Large-strain hardening curves corrected for texture development

The paper is concerned with the problem of constructing equivalent stress-equivalent strain curves at large strains. For the equivalent strain, the average accumulated crystallographic shear is used, while for the equivalent stress, the resolved shear stress is employed. The latter is obtained from the work conjugacy condition. In such a construction of the hardening curve, the Taylor factor appears to be the major factor that can be calculated from polycrystal deformation texture models. In this paper, the viscoplastic Taylor and self-consistent approaches are employed to calculate the Taylor factors. The self-consistent model was calibrated on the torsion texture development which is the most sensitive to the polycrystal model parameters at large strains. The obtained Taylor factors show important variations in torsion, compression and rolling.

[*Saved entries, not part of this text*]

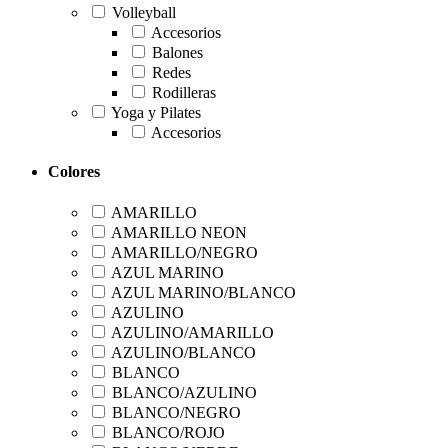
Volleyball
Accesorios
Balones
Redes
Rodilleras
Yoga y Pilates
Accesorios
Colores
AMARILLO
AMARILLO NEON
AMARILLO/NEGRO
AZUL MARINO
AZUL MARINO/BLANCO
AZULINO
AZULINO/AMARILLO
AZULINO/BLANCO
BLANCO
BLANCO/AZULINO
BLANCO/NEGRO
BLANCO/ROJO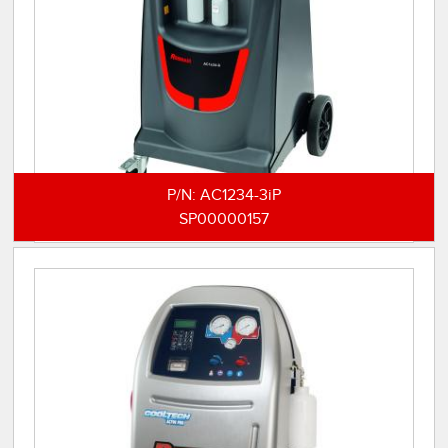
P/N:
AC1234-3iP
SP00000157
AC1234-3i mit Drucker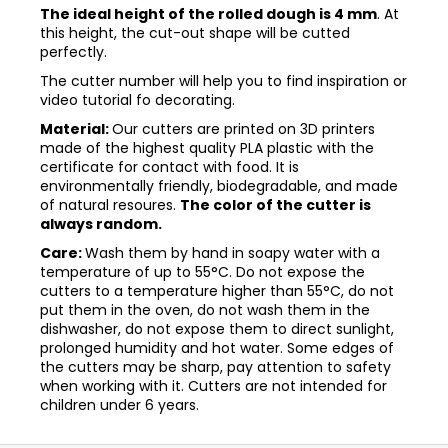
The ideal height of the rolled dough is 4 mm
. At
this height, the cut-out shape will be cutted
perfectly.
The cutter number will help you to find inspiration or
video tutorial fo decorating.
Material:
Our cutters are printed on 3D printers
made of the highest quality PLA plastic with the
certificate for contact with food. It is
environmentally friendly, biodegradable, and made
of natural resoures.
The color of the cutter is
always random.
Care:
Wash them by hand in soapy water with a
temperature of up to 55°C. Do not expose the
cutters to a temperature higher than 55°C, do not
put them in the oven, do not wash them in the
dishwasher, do not expose them to direct sunlight,
prolonged humidity and hot water. Some edges of
the cutters may be sharp, pay attention to safety
when working with it. Cutters are not intended for
children under 6 years.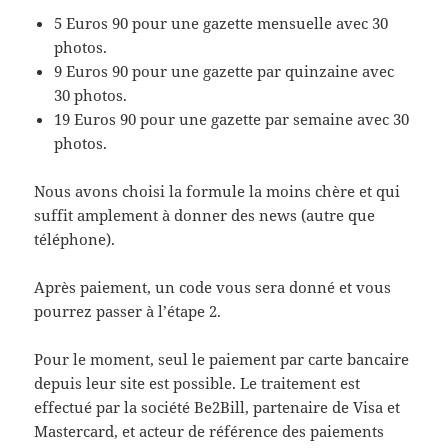
5 Euros 90 pour une gazette mensuelle avec 30
photos.
9 Euros 90 pour une gazette par quinzaine avec
30 photos.
19 Euros 90 pour une gazette par semaine avec 30
photos.
Nous avons choisi la formule la moins chère et qui
suffit amplement à donner des news (autre que
téléphone).
Après paiement, un code vous sera donné et vous
pourrez passer à l’étape 2.
Pour le moment, seul le paiement par carte bancaire
depuis leur site est possible. Le traitement est
effectué par la société Be2Bill, partenaire de Visa et
Mastercard, et acteur de référence des paiements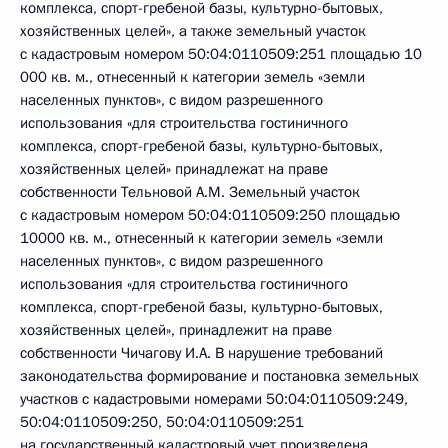
комплекса, спорт-гребеной базы, культурно-бытовых,
хозяйственных целей», а также земельный участок
с кадастровым номером 50:04:0110509:251 площадью 10
000 кв. м., отнесенный к категории земель «земли
населенных пунктов», с видом разрешенного
использования «для строительства гостиничного
комплекса, спорт-гребеной базы, культурно-бытовых,
хозяйственных целей» принадлежат на праве
собственности Тельновой А.М. Земельный участок
с кадастровым номером 50:04:0110509:250 площадью
10000 кв. м., отнесенный к категории земель «земли
населенных пунктов», с видом разрешенного
использования «для строительства гостиничного
комплекса, спорт-гребеной базы, культурно-бытовых,
хозяйственных целей», принадлежит на праве
собственности Чичагову И.А. В нарушение требований
законодательства формирование и постановка земельных
участков с кадастровыми номерами 50:04:0110509:249,
50:04:0110509:250, 50:04:0110509:251
на государственный кадастровый учет произведена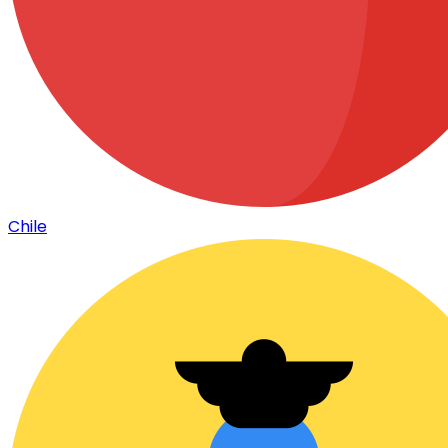
Chile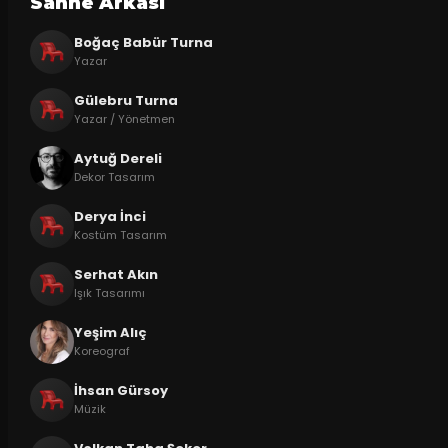
Sahne Arkasi
Boğaç Babür Turna
Yazar
Gülebru Turna
Yazar / Yönetmen
Aytuğ Dereli
Dekor Tasarım
Derya İnci
Kostüm Tasarım
Serhat Akın
Işık Tasarımı
Yeşim Alıç
Koreograf
İhsan Gürsoy
Müzik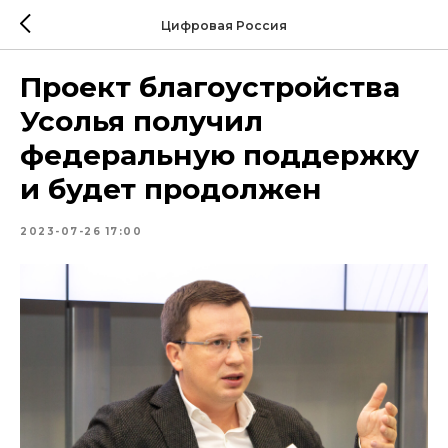
Цифровая Россия
Проект благоустройства
Усолья получил
федеральную поддержку
и будет продолжен
2023-07-26 17:00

They have been used to convert experimentally measured work hardening data on copper into resolved shear stress-resolved shear strain curves. The effect of the Taylor factor on the absolute hardening rate was found to be significant at a large strain range of deformation. The simulation textures were markedly different from the measured textures at very large strains where both polycrystal texture deformation models fail to predict the correct texture evolution. For this reason, the textures were measured at increasing strains at 11 points in rolling, at 12 points in compression and at four points in torsion from where the Taylor factors were calculated by both of the models in order to construct the equivalent stress-equivalent strain curves.